Moody's Knocks Ford Further into Junk Status

Moody's Investors Service lowered Ford Motor Co.'s (F) credit rating further into junk status Wednesday, predicting the company will remain under considerable financial stress through 2007 even with a pending restructuring.

Moody's cut Ford's rank two levels to Ba3 from Ba1. Moody's also lowered the long-term rating of Ford's credit arm, Ford Motor Credit Co., two levels to Ba2 from its lowest investment-grade rating of Baa3. The moves will make it more difficult for Ford and Ford Credit to borrow money.

Moody's action comes a week after Standard & Poor's Ratings Services also lowered Ford's corporate credit rating further into junk territory. S&P also cited concerns about the No. 2 U.S. automaker's ability to turn around its North American operations.

Ford lost more than $1.4 billion in its North American operations in the first nine months of 2005. But at the North American International Auto Show this week, Ford Chairman and Chief Executive Bill Ford said the company is making a profit in other regions.
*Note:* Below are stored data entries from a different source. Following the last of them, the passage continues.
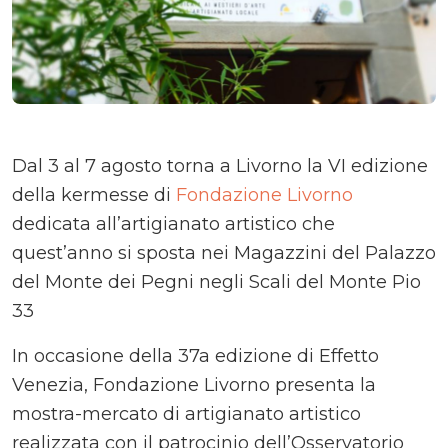
Dal 3 al 7 agosto torna a Livorno la VI edizione
della kermesse di
Fondazione Livorno
dedicata all’artigianato artistico che
quest’anno si sposta nei Magazzini del Palazzo
del Monte dei Pegni negli Scali del Monte Pio
33
In occasione della 37a edizione di Effetto
Venezia, Fondazione Livorno presenta la
mostra-mercato di artigianato artistico
realizzata con il patrocinio dell’Osservatorio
Ford plans to announce 2005 earnings on Jan. 23.

Also on Jan. 23, Ford plans to announce details of a restructuring that is expected to include plant closures and job cuts.

The automaker typically doesn't comment on ratings actions, but when asked about the S&P downgrade this week, Bill Ford said it was disappointing.

"Nobody likes to be downgraded," he said. "It's up to us to prove their analysis wrong."

Moody's said Ford will have trouble sustaining market share in its core markets. Ford's U.S. sales fell 4 percent in 2005. Moody's also said Ford's cost structure isn't competitive because of high labor rates and too much plant capacity.

Moody's said some bright spots for Ford are the upcoming restructuring and strong sales of its mid- and full-size cars, including the Ford Fusion.

Ford and Ford Credit have approximately $130 billion in debt, Moody's said.

Ford shares were up 9 cents to $8.86 in afternoon trading on the New York Stock Exchange.